JeffersonLab / halld_recon

Reconstruction for the GlueX Detector
7 stars 9 forks source link

DL1MCTrigger Crashes With mysql rcdb/ccdb #81

Open jonzarling opened 5 years ago

jonzarling commented 5 years ago

It appears that the brun portion DL1MCTrigger is experiencing infrequent crashes when running over some MC datafiles using a mysql connection for rcdb (and ccdb). It works fine with local sqlite copies. Looks like it misreads character input sometimes or something?

See conversation over at https://groups.google.com/forum/?utm_medium=email&utm_source=footer#!msg/gluex-software/DMd1h5hfoYk/kaYPTyawGAAJ for a little more detail.

sdobbs commented 5 years ago

Could you please post the entire log file for a job which crashes? It could be an error which is not properly handled.

Also, are you running at JLab or somewhere else?

jonzarling commented 5 years ago

I am running on an IU cluster. I've been trying to reproduce on the jlab farm, but I'm running into external headaches with configuring things there.

Here's is an example for both a succeeded job and a failed one (these are pseudo-random--- rerunning typically works without issue):

photon_gun_failedjob.txt photon_gun_jobsucceeded.txt

sdobbs commented 5 years ago

So now this crash is happening when running off of an SQLite file? Otherwise, I would suggest you never run using the master MySQL offsite - the available bandwidth is too small.

Side note: It is not good that part of your context is "calibtime=timegoeshere". I would leave this undefined if you don't have a variable - I don't know what CCDB would do with this sort of value.

Anyway, t's a little tough to find since you're running multithreaded, but the thread dies because of this exception:

Exception: FCAL channel is not in the translation table Crate = 14 Slot = 18 Channel = 15

Why this does not happen consistently is a question that should be looked into.

On Mon, Jan 28, 2019 at 12:23 PM Jonathan Zarling notifications@github.com wrote:

I am running on an IU cluster. I've been trying to reproduce on the jlab farm, but I'm running into external headaches with configuring things there.

Here's is an example for both a succeeded job and a failed one (these are pseudo-random--- rerunning typically works without issue):

photon_gun_failedjob.txt https://github.com/JeffersonLab/halld_recon/files/2804105/photon_gun_failedjob.txt photon_gun_jobsucceeded.txt https://github.com/JeffersonLab/halld_recon/files/2804106/photon_gun_jobsucceeded.txt

— You are receiving this because you commented.
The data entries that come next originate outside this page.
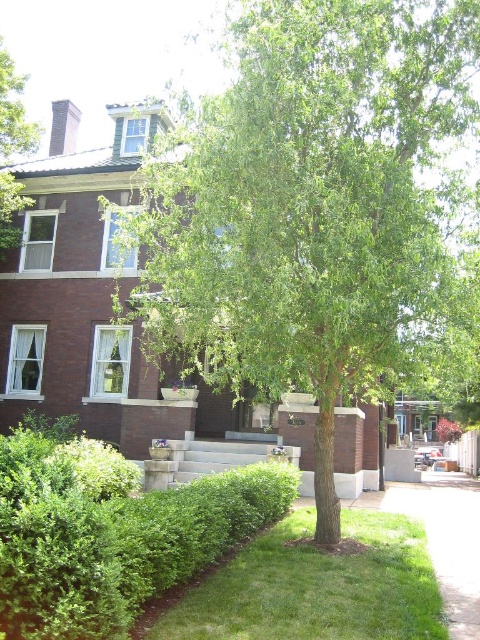 You are standing at the point marked as point (309, 204) in the image. What object are you currently standing on?

You are standing on the green leafy tree at center.

What are the coordinates of the green leafy tree at center?

The coordinates of the green leafy tree at center are at point (309, 204). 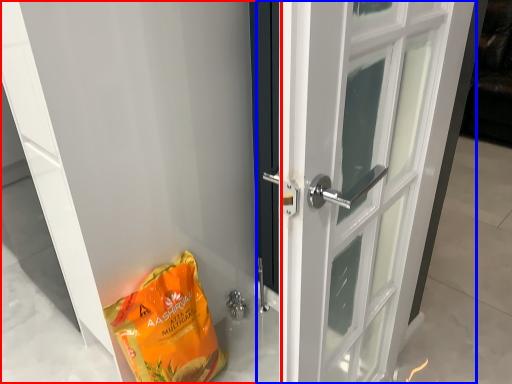 Question: Which object is closer to the camera taking this photo, door (highlighted by a red box) or door (highlighted by a blue box)?

Choices:
 (A) door
 (B) door

Answer: (A) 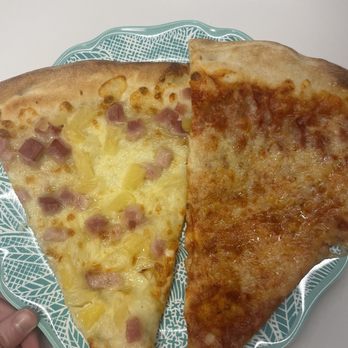 The image size is (348, 348). What are the coordinates of `table above plate` in the screenshot? It's located at (84, 25). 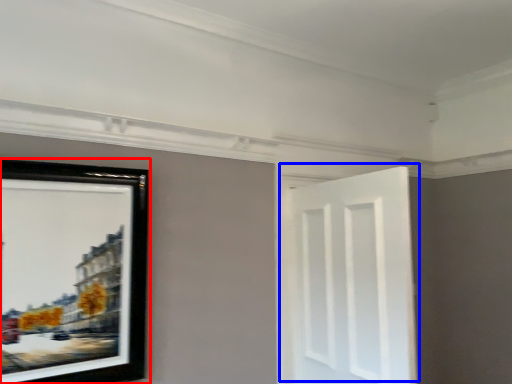 Question: Which of the following is the closest to the observer, picture frame (highlighted by a red box) or door (highlighted by a blue box)?

Choices:
 (A) picture frame
 (B) door

Answer: (A) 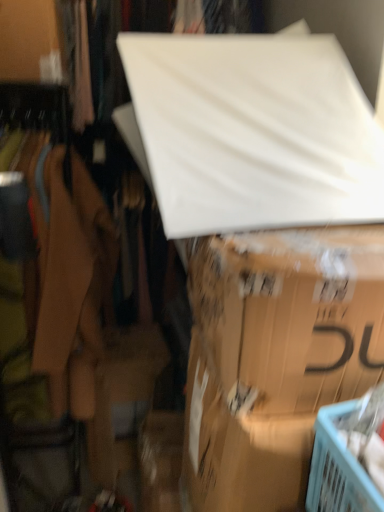 Question: Is white matte board at upper center next to matte cardboard box at center and touching it?

Choices:
 (A) no
 (B) yes

Answer: (A)

Question: Is matte cardboard box at center located within white matte board at upper center?

Choices:
 (A) no
 (B) yes

Answer: (A)

Question: Is white matte board at upper center taller than matte cardboard box at center?

Choices:
 (A) no
 (B) yes

Answer: (B)

Question: Can we say white matte board at upper center lies outside matte cardboard box at center?

Choices:
 (A) no
 (B) yes

Answer: (B)

Question: Does white matte board at upper center have a lesser width compared to matte cardboard box at center?

Choices:
 (A) no
 (B) yes

Answer: (B)

Question: Do you think white matte board at upper center is within matte cardboard box at center, or outside of it?

Choices:
 (A) inside
 (B) outside

Answer: (B)

Question: Is white matte board at upper center in front of or behind matte cardboard box at center in the image?

Choices:
 (A) front
 (B) behind

Answer: (B)

Question: Is white matte board at upper center wider or thinner than matte cardboard box at center?

Choices:
 (A) thin
 (B) wide

Answer: (A)

Question: Considering the relative positions of white matte board at upper center and matte cardboard box at center in the image provided, is white matte board at upper center to the left or to the right of matte cardboard box at center?

Choices:
 (A) left
 (B) right

Answer: (A)

Question: Based on their positions, is white matte board at upper center located to the left or right of white matte board at upper center?

Choices:
 (A) right
 (B) left

Answer: (A)

Question: Considering the positions of point (276, 142) and point (23, 12), is point (276, 142) closer or farther from the camera than point (23, 12)?

Choices:
 (A) closer
 (B) farther

Answer: (A)

Question: Considering their positions, is white matte board at upper center located in front of or behind white matte board at upper center?

Choices:
 (A) behind
 (B) front

Answer: (B)

Question: From a real-world perspective, relative to white matte board at upper center, is white matte board at upper center vertically above or below?

Choices:
 (A) above
 (B) below

Answer: (A)

Question: Is point (314, 53) positioned closer to the camera than point (231, 315)?

Choices:
 (A) farther
 (B) closer

Answer: (A)

Question: Considering the positions of white matte board at upper center and matte cardboard box at center in the image, is white matte board at upper center wider or thinner than matte cardboard box at center?

Choices:
 (A) thin
 (B) wide

Answer: (A) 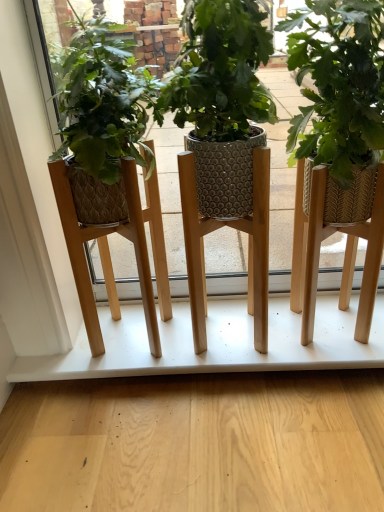 Find the location of a particular element. Image resolution: width=384 pixels, height=512 pixels. free region under green woven basket at center (from a real-world perspective) is located at coordinates (324, 339). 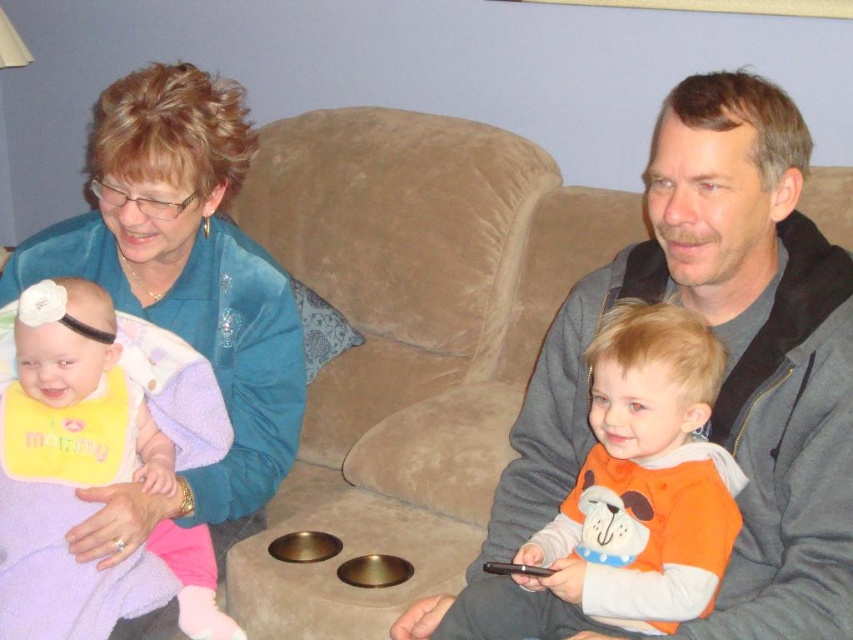 Question: Can you confirm if teal velvet jacket at upper left is thinner than yellow bib at left?

Choices:
 (A) no
 (B) yes

Answer: (A)

Question: Which object is the farthest from the yellow bib at left?

Choices:
 (A) orange soft fabric baby at center
 (B) gray fleece jacket at center

Answer: (A)

Question: Which of these objects is positioned farthest from the orange soft fabric baby at center?

Choices:
 (A) teal velvet jacket at upper left
 (B) yellow bib at left
 (C) gray fleece jacket at center

Answer: (A)

Question: Can you confirm if gray fleece jacket at center is thinner than teal velvet jacket at upper left?

Choices:
 (A) yes
 (B) no

Answer: (B)

Question: Among these points, which one is farthest from the camera?

Choices:
 (A) (123, 316)
 (B) (613, 396)

Answer: (A)

Question: Can you confirm if yellow bib at left is positioned to the right of orange soft fabric baby at center?

Choices:
 (A) yes
 (B) no

Answer: (B)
Reply to this email directly, view it on GitHub https://github.com/JeffersonLab/halld_recon/issues/81#issuecomment-458222352, or mute the thread https://github.com/notifications/unsubscribe-auth/ABIJasNLOxBTDCC2uLs6PmdkMpvx8Sprks5vHzH0gaJpZM4aROFg .

jonzarling commented 5 years ago

I've been seeing and ignoring the error

Exception: FCAL channel is not in the translation table Crate = 14 Slot = 18 Channel = 15

as it seems to happen 100% of the time for me. You can see it in both succeeded and failed job logs. So I don't think that's at the heart of the issue

Ah, so I see in my configuration I was actually using a sqlite copy of ccdb, so that should confirm that the problem is with mysql versions of rcdb. Again, I don't ever encounter this error if I use a local sqlite version of rcdb.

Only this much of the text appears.